§ **What you need to do**
The data below should be retyped exactly, with the pictures left out.

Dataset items
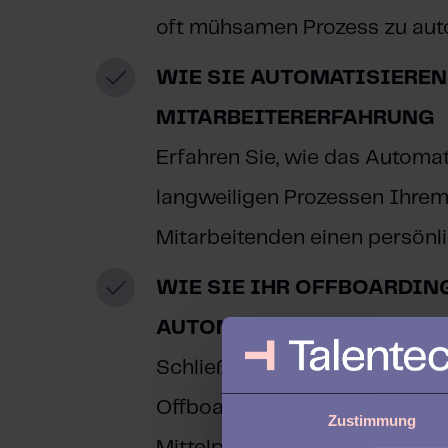
oft mühsamen Prozess zu auto
WIE SIE AUTOMATISIEREN
MITARBEITERERFAHRUNG
Erfahren Sie, wie das Automat
langweiligen Prozessen Ihre
Mitarbeitenden einen persönli
WIE SIE IHR OFFBOARDIN
AUTOMATISIEREN
Schließen Sie den Kreis mit e
Offboarding-Prozess, der Men
Zustimmung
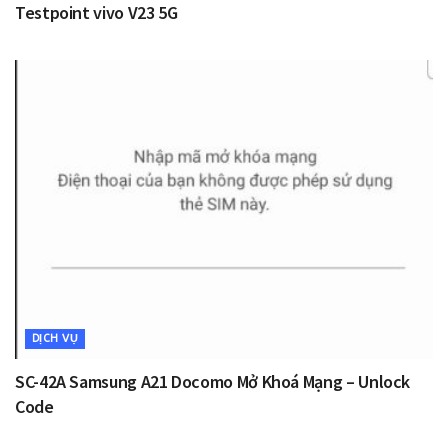
Testpoint vivo V23 5G
DỊCH VỤ
SC-42A Samsung A21 Docomo Mở Khoá Mạng – Unlock
Code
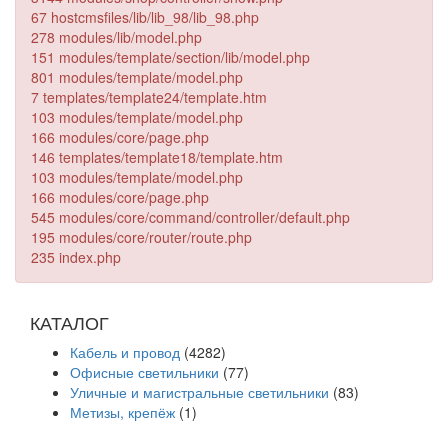
67 hostcmsfiles/lib/lib_98/lib_98.php
278 modules/lib/model.php
151 modules/template/section/lib/model.php
801 modules/template/model.php
7 templates/template24/template.htm
103 modules/template/model.php
166 modules/core/page.php
146 templates/template18/template.htm
103 modules/template/model.php
166 modules/core/page.php
545 modules/core/command/controller/default.php
195 modules/core/router/route.php
235 index.php
КАТАЛОГ
Кабель и провод
(4282)
Офисные светильники
(77)
Уличные и магистральные светильники
(83)
Метизы, крепёж
(1)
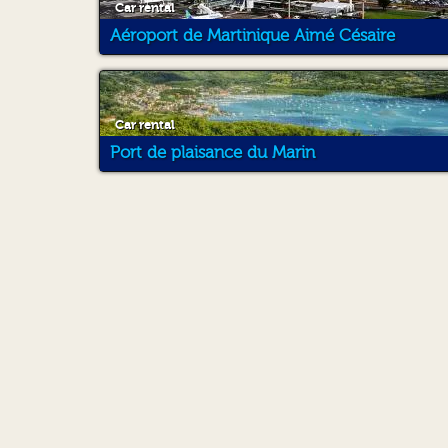
Car rental
Aéroport de Martinique Aimé Césaire
Car rental
Port de plaisance du Marin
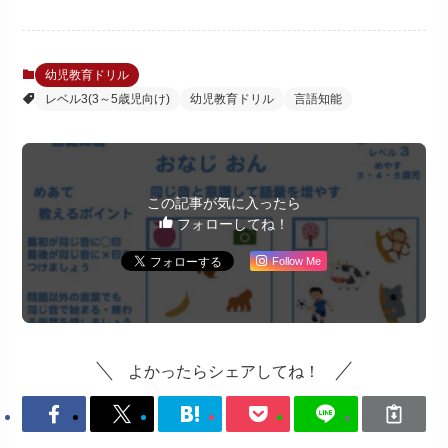
幼児教育ドリル
レベル3(3～5歳児向け)
幼児教育ドリル
言語知能
この記事が気に入ったら
フォローしてね！
Follow Me
よかったらシェアしてね！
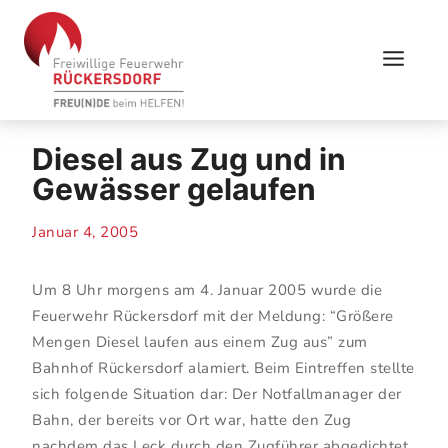
Skip
to
content
Diesel aus Zug und in
Gewässer gelaufen
Januar 4, 2005
Um 8 Uhr morgens am 4. Januar 2005 wurde die
Feuerwehr Rückersdorf mit der Meldung: “Größere
Mengen Diesel laufen aus einem Zug aus” zum
Bahnhof Rückersdorf alamiert. Beim Eintreffen stellte
sich folgende Situation dar: Der Notfallmanager der
Bahn, der bereits vor Ort war, hatte den Zug
nachdem das Leck durch den Zugführer abgedichtet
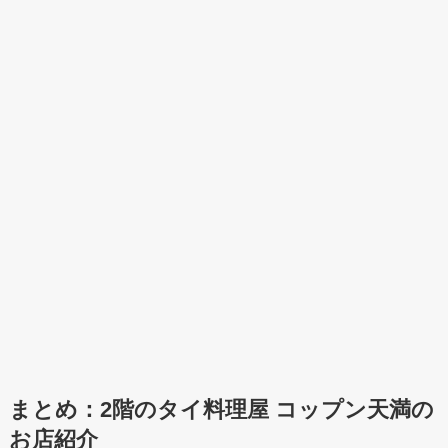
まとめ：
2階のタイ料理屋
コップン天満の
お店紹介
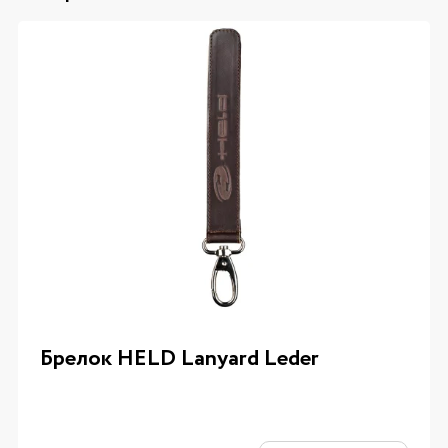
Брелок HELD Lanyard Leder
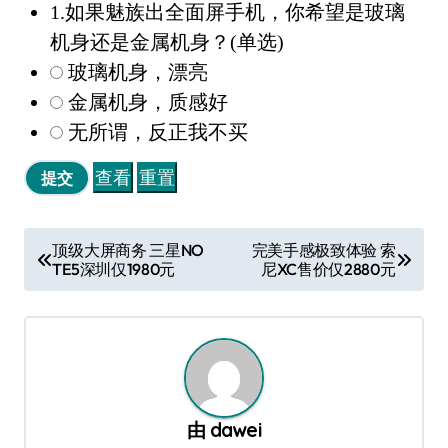
1.如果魅族出全面屏手机，你希望是玻璃
机身还是金属机身？(单选)
玻璃机身，漂亮
金属机身，质感好
无所谓，反正我不买
文
顶级大屏商务 三星NO
完美手感极致体验 索
TE5深圳仅1980元
尼XC售价仅2880元
章
导
航
由
dawei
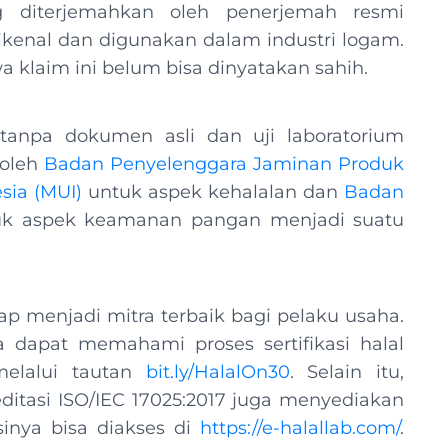
 diterjemahkan oleh penerjemah resmi
enal dan digunakan dalam industri logam.
a klaim ini belum bisa dinyatakan sahih.
tanpa dokumen asli dan uji laboratorium
 oleh
Badan Penyelenggara Jaminan Produk
sia (MUI)
untuk aspek kehalalan dan
Badan
k aspek keamanan pangan menjadi suatu
 menjadi mitra terbaik bagi pelaku usaha.
 dapat memahami proses sertifikasi halal
elalui tautan
bit.ly/HalalOn30
. Selain itu,
itasi ISO/IEC 17025:2017 juga menyediakan
sinya bisa diakses di
https://e-halallab.com/
.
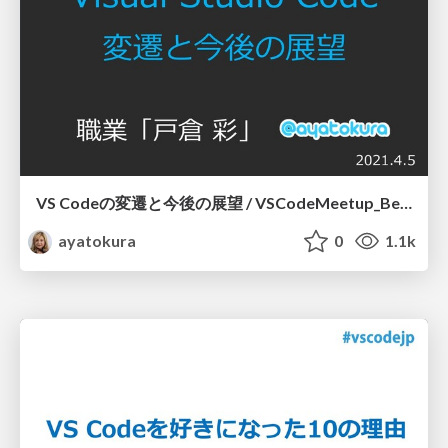
VS Codeの変遷と今後の展望 / VSCodeMeetup_Beginners
ayatokura
0
1.1k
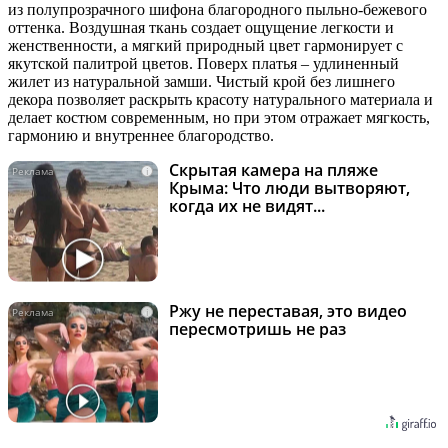
из полупрозрачного шифона благородного пыльно-бежевого
оттенка. Воздушная ткань создает ощущение легкости и
женственности, а мягкий природный цвет гармонирует с
якутской палитрой цветов. Поверх платья – удлиненный
жилет из натуральной замши. Чистый крой без лишнего
декора позволяет раскрыть красоту натурального материала и
делает костюм современным, но при этом отражает мягкость,
гармонию и внутреннее благородство.
Скрытая камера на пляже
i
Крыма: Что люди вытворяют,
когда их не видят...
Ржу не переставая, это видео
i
пересмотришь не раз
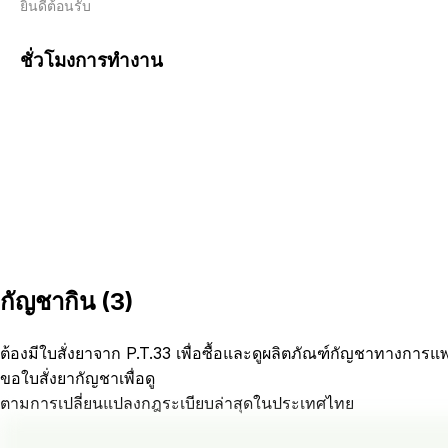
ยินดีต้อนรับ 
ชั่วโมงการทำงาน
กัญชากิน
(
3
)
ต้องมีใบสั่งยาจาก P.T.33 เพื่อซื้อและดูผลิตภัณฑ์กัญชาทางการแ
ขอใบสั่งยากัญชาเพื่อดู
ตามการเปลี่ยนแปลงกฎระเบียบล่าสุดในประเทศไทย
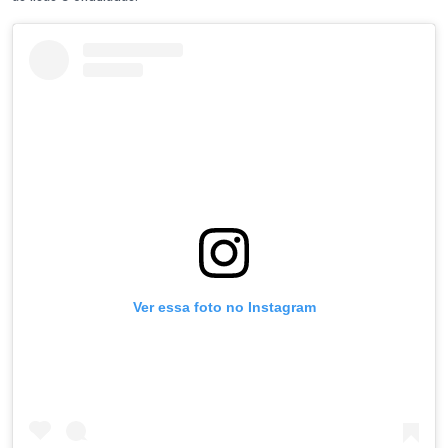
Ver essa foto no Instagram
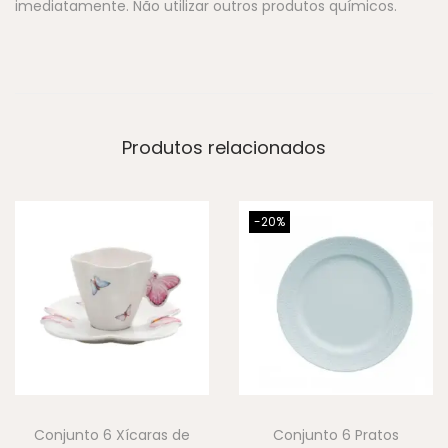
imediatamente. Não utilizar outros produtos químicos.
Produtos relacionados
-20%
Conjunto 6 Xícaras de
Conjunto 6 Pratos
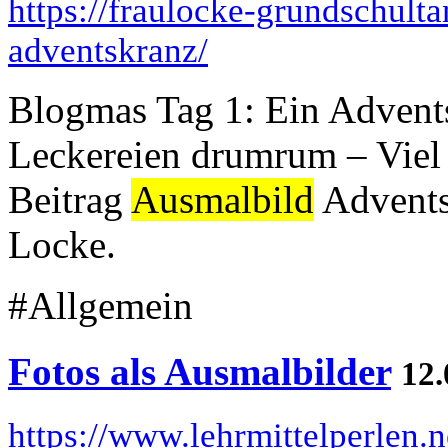
https://fraulocke-grundschult
adventskranz/
Blogmas Tag 1: Ein Advent
Leckereien drumrum – Vie
Beitrag
Ausmalbild
Adventsk
Locke.
#Allgemein
Fotos als Ausmalbilder
12.
https://www.lehrmittelperlen.n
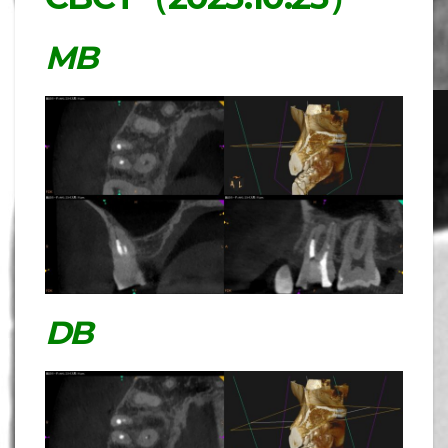
MB
DB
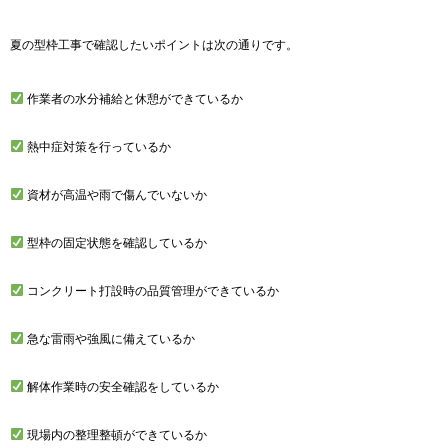
夏の型枠工事で確認したいポイントは次の通りです。
作業者の水分補給と休憩ができているか
熱中症対策を行っているか
資材が高温や雨で傷んでいないか
型枠の固定状態を確認しているか
コンクリート打設時の品質管理ができているか
急な雷雨や強風に備えているか
解体作業時の安全確認をしているか
現場内の整理整頓ができているか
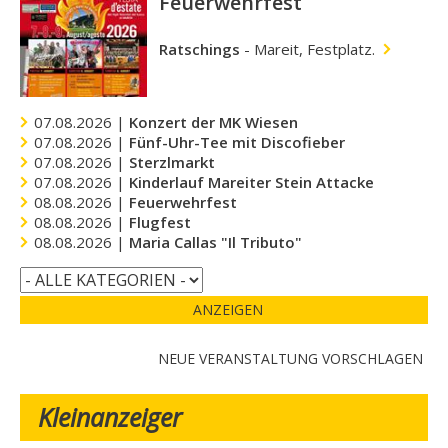
Feuerwehrfest
Ratschings
-
Mareit, Festplatz.
07.08.2026 |
Konzert der MK Wiesen
07.08.2026 |
Fünf-Uhr-Tee mit Discofieber
07.08.2026 |
Sterzlmarkt
07.08.2026 |
Kinderlauf Mareiter Stein Attacke
08.08.2026 |
Feuerwehrfest
08.08.2026 |
Flugfest
08.08.2026 |
Maria Callas "Il Tributo"
ANZEIGEN
NEUE VERANSTALTUNG VORSCHLAGEN
Kleinanzeiger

§ **Solution to the problem**
oft mühsamen Prozess zu auto
WIE SIE AUTOMATISIEREN
MITARBEITERERFAHRUNG
Erfahren Sie, wie das Automat
langweiligen Prozessen Ihre
Mitarbeitenden einen persönli
WIE SIE IHR OFFBOARDIN
AUTOMATISIEREN
Schließen Sie den Kreis mit e
Offboarding-Prozess, der Men
Zustimmung
Testpoint vivo V23 5G
DỊCH VỤ
SC-42A Samsung A21 Docomo Mở Khoá Mạng – Unlock
Code
67 hostcmsfiles/lib/lib_98/lib_98.php
278 modules/lib/model.php
151 modules/template/section/lib/model.php
801 modules/template/model.php
7 templates/template24/template.htm
103 modules/template/model.php
166 modules/core/page.php
146 templates/template18/template.htm
103 modules/template/model.php
166 modules/core/page.php
545 modules/core/command/controller/default.php
195 modules/core/router/route.php
235 index.php
КАТАЛОГ
Кабель и провод
(4282)
Офисные светильники
(77)
Уличные и магистральные светильники
(83)
Метизы, крепёж
(1)
Car rental
Aéroport de Martinique Aimé Césaire
Car rental
Port de plaisance du Marin
幼児教育ドリル
レベル3(3～5歳児向け)
幼児教育ドリル
言語知能
この記事が気に入ったら
フォローしてね！
Follow Me
よかったらシェアしてね！
Skip
to
content
Diesel aus Zug und in
Gewässer gelaufen
Januar 4, 2005
Um 8 Uhr morgens am 4. Januar 2005 wurde die
Feuerwehr Rückersdorf mit der Meldung: “Größere
Mengen Diesel laufen aus einem Zug aus” zum
Bahnhof Rückersdorf alamiert. Beim Eintreffen stellte
sich folgende Situation dar: Der Notfallmanager der
Bahn, der bereits vor Ort war, hatte den Zug
nachdem das Leck durch den Zugführer abgedichtet
まとめ：
2階のタイ料理屋
コップン天満の
お店紹介
Брелок HELD Lanyard Leder
1.如果魅族出全面屏手机，你希望是玻璃
机身还是金属机身？(单选)
玻璃机身，漂亮
金属机身，质感好
无所谓，反正我不买
文
顶级大屏商务 三星NO
完美手感极致体验 索
TE5深圳仅1980元
尼XC售价仅2880元
章
导
航
由
dawei
 diterjemahkan oleh penerjemah resmi
enal dan digunakan dalam industri logam.
a klaim ini belum bisa dinyatakan sahih.
tanpa dokumen asli dan uji laboratorium
 oleh
Badan Penyelenggara Jaminan Produk
sia (MUI)
untuk aspek kehalalan dan
Badan
k aspek keamanan pangan menjadi suatu
 menjadi mitra terbaik bagi pelaku usaha.
 dapat memahami proses sertifikasi halal
elalui tautan
bit.ly/HalalOn30
. Selain itu,
itasi ISO/IEC 17025:2017 juga menyediakan
sinya bisa diakses di
https://e-halallab.com/
.
VS Codeの変遷と今後の展望 / VSCodeMeetup_Beginners
ayatokura
0
1.1k
из полупрозрачного шифона благородного пыльно-бежевого
оттенка. Воздушная ткань создает ощущение легкости и
женственности, а мягкий природный цвет гармонирует с
якутской палитрой цветов. Поверх платья – удлиненный
жилет из натуральной замши. Чистый крой без лишнего
декора позволяет раскрыть красоту натурального материала и
делает костюм современным, но при этом отражает мягкость,
гармонию и внутреннее благородство.
Скрытая камера на пляже
i
Крыма: Что люди вытворяют,
когда их не видят...
Ржу не переставая, это видео
i
пересмотришь не раз
ยินดีต้อนรับ 
ชั่วโมงการทำงาน
กัญชากิน
(
3
)
ต้องมีใบสั่งยาจาก P.T.33 เพื่อซื้อและดูผลิตภัณฑ์กัญชาทางการแ
ขอใบสั่งยากัญชาเพื่อดู
ตามการเปลี่ยนแปลงกฎระเบียบล่าสุดในประเทศไทย
Ver essa foto no Instagram
imediatamente. Não utilizar outros produtos químicos.
Produtos relacionados
-20%
Conjunto 6 Xícaras de
Conjunto 6 Pratos
https://fraulocke-grundschult
adventskranz/
Blogmas Tag 1: Ein Advent
Leckereien drumrum – Vie
Beitrag
Ausmalbild
Adventsk
Locke.
#Allgemein
Fotos als Ausmalbilder
12.
https://www.lehrmittelperlen.n
MB
DB
夏の型枠工事で確認したいポイントは次の通りです。
作業者の水分補給と休憩ができているか
熱中症対策を行っているか
資材が高温や雨で傷んでいないか
型枠の固定状態を確認しているか
コンクリート打設時の品質管理ができているか
急な雷雨や強風に備えているか
解体作業時の安全確認をしているか
現場内の整理整頓ができているか
Feuerwehrfest
Ratschings
-
Mareit, Festplatz.
07.08.2026 |
Konzert der MK Wiesen
07.08.2026 |
Fünf-Uhr-Tee mit Discofieber
07.08.2026 |
Sterzlmarkt
07.08.2026 |
Kinderlauf Mareiter Stein Attacke
08.08.2026 |
Feuerwehrfest
08.08.2026 |
Flugfest
08.08.2026 |
Maria Callas "Il Tributo"
ANZEIGEN
NEUE VERANSTALTUNG VORSCHLAGEN
Kleinanzeiger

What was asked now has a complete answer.